Simple shell scripts running once a day, once a week, or once a month can catch these problems, and I've written a set of scripts that serve this purpose. One of my objectives in writing these scripts was to deliver the information without requiring root access. Comprehensive checking scripts that only root can run are not useful to department managers who could keep an eye on system issues but can't find out what they need to know because they can't run root jobs. System queries such as those used in these shell scripts don't require root access, so system administrators can offload these administrative responsibilities to group managers or department managers. Furthermore, because root needn't run these scripts, they can run under some other cron job that isn't as cluttered as root's.

Duplicate Home Directories

Generic login accounts are a bad idea. They seem convenient from the administrator's view: when many people need to use a program, and the only thing they do is run that program, why create dozens of individual accounts? Instead, why not create one generic account that everyone can login to? The problem with this approach is the lack of accountability. If the user's login name is your only way of knowing who is doing what, you won't know much with everybody using the same login name. tty and pty identifiers won't tell you who is really using the terminal. Is the person typically using that station really at some other station?

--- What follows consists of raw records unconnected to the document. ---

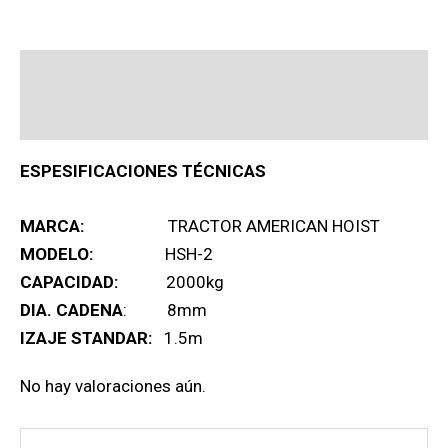
Descripción
Valoraciones (0)
ESPESIFICACIONES TÉCNICAS
MARCA:
TRACTOR AMERICAN HOIST
MODELO:
HSH-2
CAPACIDAD:
2000kg
DIA. CADENA
: 8mm
IZAJE STANDAR:
1.5m
No hay valoraciones aún.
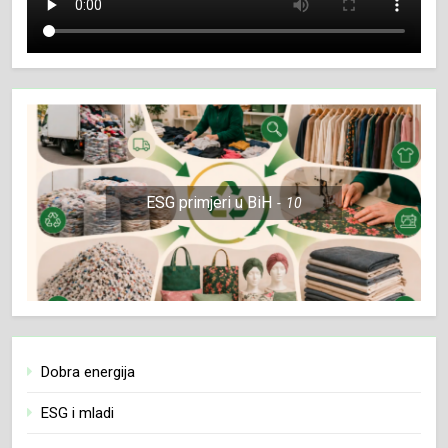
ESG primjeri u BiH
10
Dobra energija
ESG i mladi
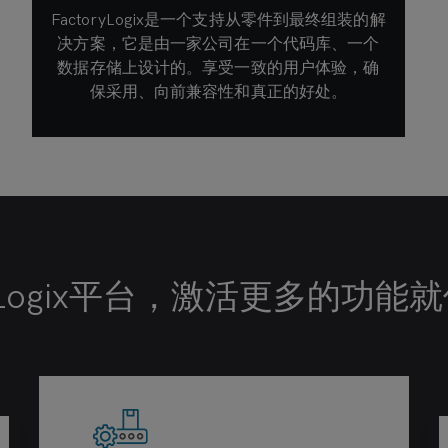
FactoryLogix存在于一个IIoT平台上，自2001年
FactoryLogix是一个支持从零件到最终组装的解
FactoryLogix支持任何离散制造流程，不是通过
有了FactoryLogix，同样的软件，无需为任何客
FactoryLogix是应用程序的模块化解决方案。制
FactoryLogix是由Aegis工程师设计的，从来没
FactoryLogix在一个平台上提供了“制造运营管
造商可以从基础开始，随着时间的推移，“开启”
理”的大量特性和好处。20年来，FactoryLogix
户定制，就可以在2200多个生产基地使用。通
决方案，它是由一家公司在一个代码库、一个
以来一直在发展和改进，在数百个站点中得到
定制，而是通过可配置。一个代码库为全世界
有合同开发。用户体验对于Aegis来说至关重
更多产能。今天,去无纸化。明年，回到正轨。
2200个站点提供服务，支持生产各种类型的产
数据存储上设计的。享受一致的用户体验，确
了验证。它是第一个将数据转换为单一本体的
要，只有通过对设计和实现的全面控制，我们
过用户界面的适应性和可配置性来实现，而不
在全球超过2200种不同的制造业务中不断发
系统。这听起来像是科幻小说，但如今已成为
FactoryLogix可以满足您的功能需求。
保采用、向前兼容性和真正的好处。
才能确保用户体验是独一无二的。
是通过定制和编码。
展。
品。
现实，而且带来了无与伦比的好处。
ryLogix平台，激活更多的功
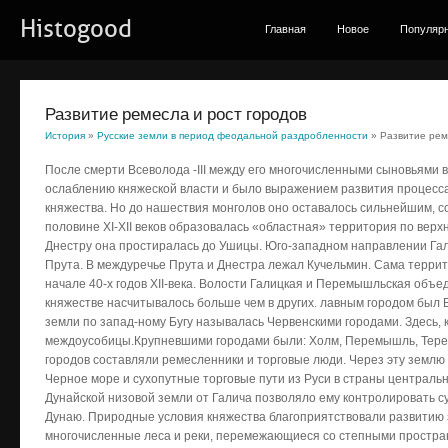
Histogood
Главная
Новое
Популяр
Развитие ремесла и рост городов
История
»
Русские земли в период феодальной раздробленности
» Развитие рем
После смерти Всеволода -III между его многочисленными сыновьями вс
ослаблению княжеской власти и было выражением развития процесс
княжества. Но до нашествия монголов оно оставалось сильнейшим, с
половине XI-XII веков образовалась «областная» территория по верхн
Днестру она простиралась до Ушицы. Юго-западном направлении Га
Прута. В междуречье Прута и Днестра лежал Кучельмин. Сама террит
начале 40-х годов XII-века. Волости Галицкая и Перемышльская объед
княжестве насчитывалось больше чем в других. лавным городом был В
земли по запад-ному Бугу называлась Червенскими городами. Здесь, 
междоусобицы.Крупневшими городами были: Холм, Перемышль, Тереб
городов составляли ремесленники и торговые люди. Через эту землю 
Черное море и сухопутные торговые пути из Руси в страны централь
Дунайской низовой земли от Галича позволяло ему контролировать с
Дунаю. Природные условия княжества благоприятствовали развитию 
многочисленные леса и реки, перемежающиеся со степными простран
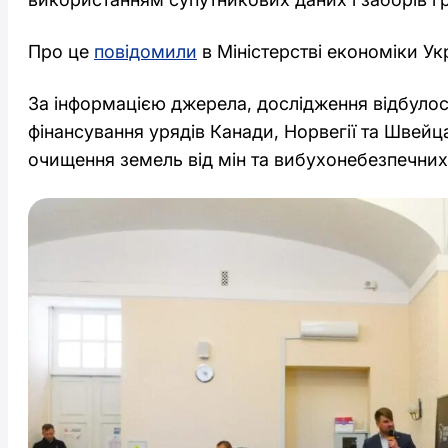
Про це
повідомили
в Міністерстві економіки Ук
За інформацією джерела, дослідження відбулос
фінансування урядів Канади, Норвегії та Швейца
очищення земель від мін та вибухонебезпечних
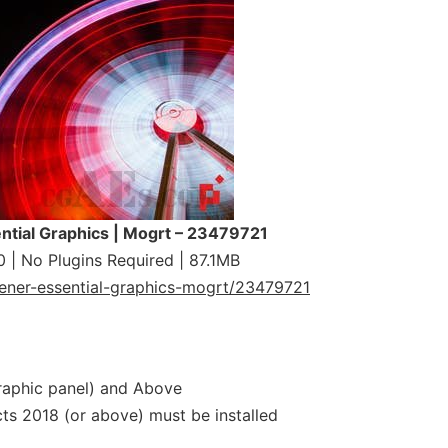
ential Graphics | Mogrt – 23479721
 | No Plugins Required | 87.1MB
pener-essential-graphics-mogrt/23479721
raphic panel) and Above
ts 2018 (or above) must be installed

If the software asks for the user's identification, you might think that a generic login account will be sufficient because the program will keep track of who is doing what. Does that program notify UNIX of this user-specific information? Without such notification, can a UNIX administrator know what's happening? Does the program allow the user shell access? If so, that user is still not identified, yet can perform system operations without accountability.

Solve these problems with separate accounts. Give each user a separate login name and password. Give each login a separate home directory. Some system administrators are tempted to create a generic home directory and have every user working with that application login there. A generic home directory, however, makes file isolation problematic. If the application creates user-specific files, are those files identified uniquely for each user? If not, but they're put in the current directory or a central directory, how will you know which file belongs to which user? When a user has shell access or configuration facilities within the application, one user can interfere with another user's files or operation.

Make home directories private to each user. In a secure environment, home directories should not be writeable by any user other than the owner. Stringent security environments shouldn't allow home directories that are readable by any user other than the owner. When several people have ownership access to one home directory, these security precautions are useless.

A simple shell script, chkduphome (Listing 1), examines the /etc/passwd(4) file. It reports the names of any accounts sharing the same home directory. Field six of the colon-delimited /etc/passwd file holds the login account's home directory. cut(1) extracts the directories and sort puts them in order so that duplicates become visible. sort(1) has a "-u" option to do the work of uniq(1). uniq's "-c" option does something helpful that sort's "-u" option doesn't do: it shows the duplicate count. Every entry passed through uniq -c will have a count -- even the single entries. egrep(1) cuts out all entries with a count of 1. Spaces before and after the 1 ensure that only 1 is eliminated, not 10 or 21. Only duplicate entries remain, despite the number of duplicates found. Resulting entries are passed on to sed(1).

The script then applies two sed expressions to the entries representing duplicates. The first expression deletes the count part of the record, leaving only the home directory name. The second expression puts the colons back into the directory name. These actions prepare the name for another egrep search through the password file. egrep will collect the account names associated with those duplicate home directories. If the account names were collected in the initial cut, sort could have ordered them strictly by the home directory key, but uniq couldn't have counted the duplicates so easily.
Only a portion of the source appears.